One of the biggest issues when creating mailboxes is letting your correspondents know about them. In fact, many users never do this because they fear that they are going to lose customers, friends, or other contacts they may have. This is a legitimate fear, but everyone moves and changes addresses in the real world, too. What can be managed in life should normally be manageable online!

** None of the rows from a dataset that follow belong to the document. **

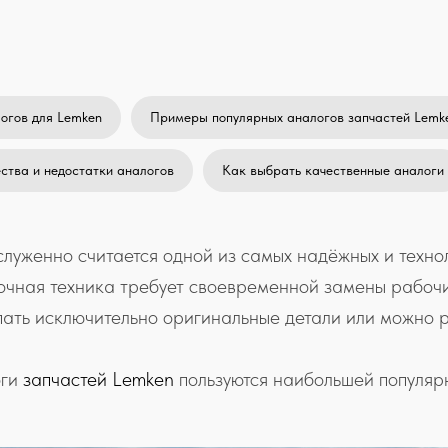
огов для Lemken
Примеры популярных аналогов запчастей Lemk
тва и недостатки аналогов
Как выбрать качественные аналоги
луженно считается одной из самых надёжных и техно
чная техника требует своевременной замены рабочих
упать исключительно оригинальные детали или можно 
оги
запчастей Lemken
пользуются наибольшей популярн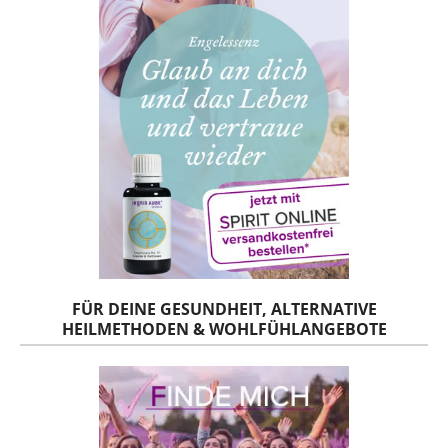
FÜR DEINE GESUNDHEIT, ALTERNATIVE
HEILMETHODEN & WOHLFÜHLANGEBOTE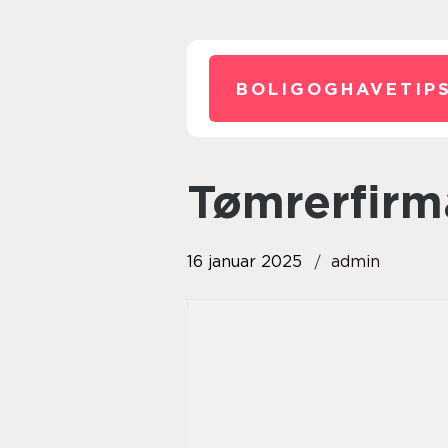
BOLIGOGHAVETIPS
tømrerfirm
16 januar 2025
admin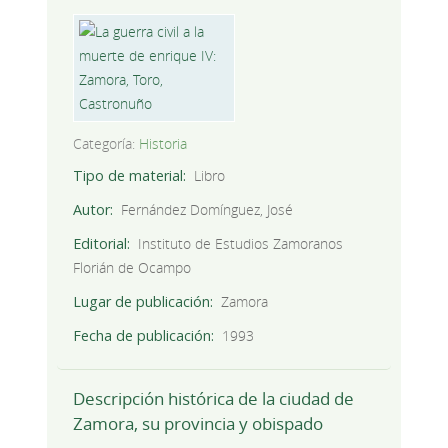
Categoría:
Historia
Tipo de material
Libro
Autor
Fernández Domínguez, José
Editorial
Instituto de Estudios Zamoranos
Florián de Ocampo
Lugar de publicación
Zamora
Fecha de publicación
1993
Descripción histórica de la ciudad de
Zamora, su provincia y obispado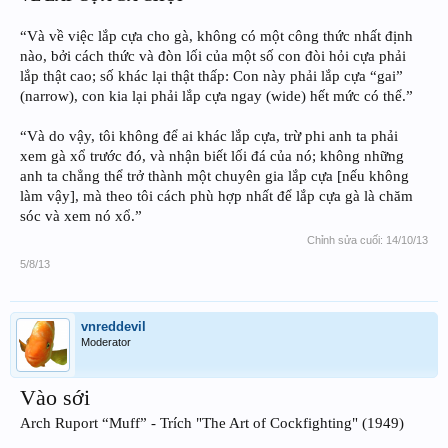
“Và về việc lắp cựa cho gà, không có một công thức nhất định
nào, bởi cách thức và đòn lối của một số con đòi hỏi cựa phải
lắp thật cao; số khác lại thật thấp: Con này phải lắp cựa “gai”
(narrow), con kia lại phải lắp cựa ngay (wide) hết mức có thể.”
“Và do vậy, tôi không để ai khác lắp cựa, trừ phi anh ta phải
xem gà xổ trước đó, và nhận biết lối đá của nó; không những
anh ta chẳng thể trở thành một chuyên gia lắp cựa [nếu không
làm vậy], mà theo tôi cách phù hợp nhất để lắp cựa gà là chăm
sóc và xem nó xổ.”
Chỉnh sửa cuối:
14/10/13
5/8/13
vnreddevil
Moderator
Vào sới
Arch Ruport “Muff” - Trích "The Art of Cockfighting" (1949)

Obviously, you cannot set your old address to send auto-reply mail containing your new address. Otherwise, you would simply send your new address to spammers even before all your legitimate correspondents have had the time to learn about it. Worse, should one of your correspondents have an auto-reply system too, your two mail servers could enter an auto-replying loop, filling your mailbox and preventing other legitimate users from receiving the new address notification.
Using Address Book to Solve Transition Issues

Chances are that the last time you moved, you had to send cards to everyone to make sure that they were aware of your new contact information. You can do the same online by using the Panther Address Book and its great Send Updates feature.

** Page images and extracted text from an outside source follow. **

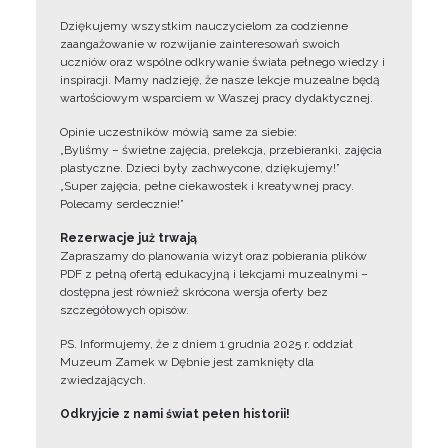
Dziękujemy wszystkim nauczycielom za codzienne
zaangażowanie w rozwijanie zainteresowań swoich
uczniów oraz wspólne odkrywanie świata pełnego wiedzy i
inspiracji. Mamy nadzieję, że nasze lekcje muzealne będą
wartościowym wsparciem w Waszej pracy dydaktycznej.
Opinie uczestników mówią same za siebie:
„Byliśmy – świetne zajęcia, prelekcja, przebieranki, zajęcia
plastyczne. Dzieci były zachwycone, dziękujemy!”
„Super zajęcia, pełne ciekawostek i kreatywnej pracy.
Polecamy serdecznie!”
Rezerwacje już trwają
Zapraszamy do planowania wizyt oraz pobierania plików
PDF z pełną ofertą edukacyjną i lekcjami muzealnymi –
dostępna jest również skrócona wersja oferty bez
szczegółowych opisów.
PS. Informujemy, że z dniem 1 grudnia 2025 r. oddział
Muzeum Zamek w Dębnie jest zamknięty dla
zwiedzających.
Odkryjcie z nami świat pełen historii!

The Send Update feature will automatically send your new contact information to a group of people, by clicking on a few buttons. A lot easier than doing things manually, isn't it? Of course, it sends your information as a vCard, ensuring cross-platform compatibility and consistency in what you send -- so you won't make a typo in your new email address on half of the cards you send, something that can happen when writing hundreds of notes in a few days.

To send the update, here are the steps to follow:

* Select your card in Address Book and make sure that it is up to date. Also, make sure that it is marked as "Your card." You will see "me" written on the picture you have set.
* Create a group: Open your Address Book and select the "Card and column" view by using the switch located on the top left of the window. Notice the "+" button at the bottom, on the far left. Click on it to create a new group and give the group a meaningful name, such as "New address mailing."
* Populate the group: Click on the "all" group and pick the cards you want to put into the other. To click on multiple contiguous cards, hold down the shift key. To pick cards at random, hold down the Apple key. Once you have selected the cards you want, drag them over the new group icon and drop them. This will populate the group you have just created.
* Make sure that you use the right address: If your correspondents have multiple email addresses, you can use the "Edit distribution list" feature, available through the "Edit" menu, to select the addresses to which your note will be sent.
* Once you are all set: Use the "File" menu to chose the "Send Updates" menu item.
* In the window that appears: Select the group to which you want to send the note. In our example, this is the group we just created.
* Then, enter a title and a message: Try to make the title and message personal enough so that spam filters don't stop it and that your correspondents actually read it!
* Once you are ready, click on "Send": A few seconds later, you will hear the mail-sending sound from Mail.app.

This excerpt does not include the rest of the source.